• _Goal of the exercise_:
Write out, word for word, every line in the data below from the one containing "bine. Atunci când" to the one containing "o seară de vineri reușită.", both of them included.

• _Entries provided_:
+ + +
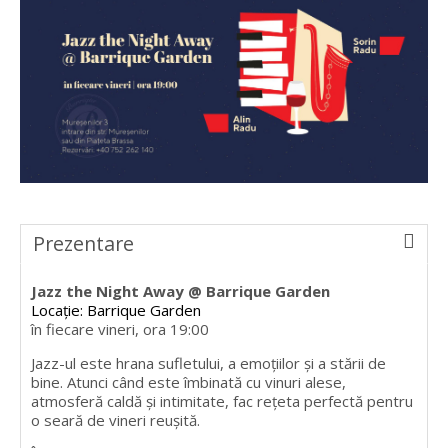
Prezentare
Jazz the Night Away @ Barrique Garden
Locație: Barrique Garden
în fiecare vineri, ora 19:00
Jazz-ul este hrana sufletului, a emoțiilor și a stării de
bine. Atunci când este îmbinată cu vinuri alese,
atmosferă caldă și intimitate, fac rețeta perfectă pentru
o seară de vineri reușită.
+ + +
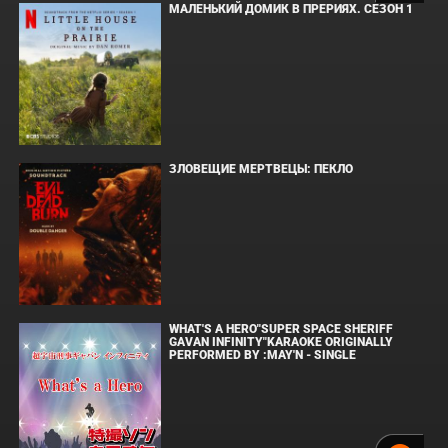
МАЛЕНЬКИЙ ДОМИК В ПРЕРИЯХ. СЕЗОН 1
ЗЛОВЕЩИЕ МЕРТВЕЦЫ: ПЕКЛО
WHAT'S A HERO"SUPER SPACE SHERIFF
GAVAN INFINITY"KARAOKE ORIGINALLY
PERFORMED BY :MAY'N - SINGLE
+ + +
• _Solution to the problem_:
bine. Atunci când este îmbinată cu vinuri alese,
atmosferă caldă și intimitate, fac rețeta perfectă pentru
o seară de vineri reușită.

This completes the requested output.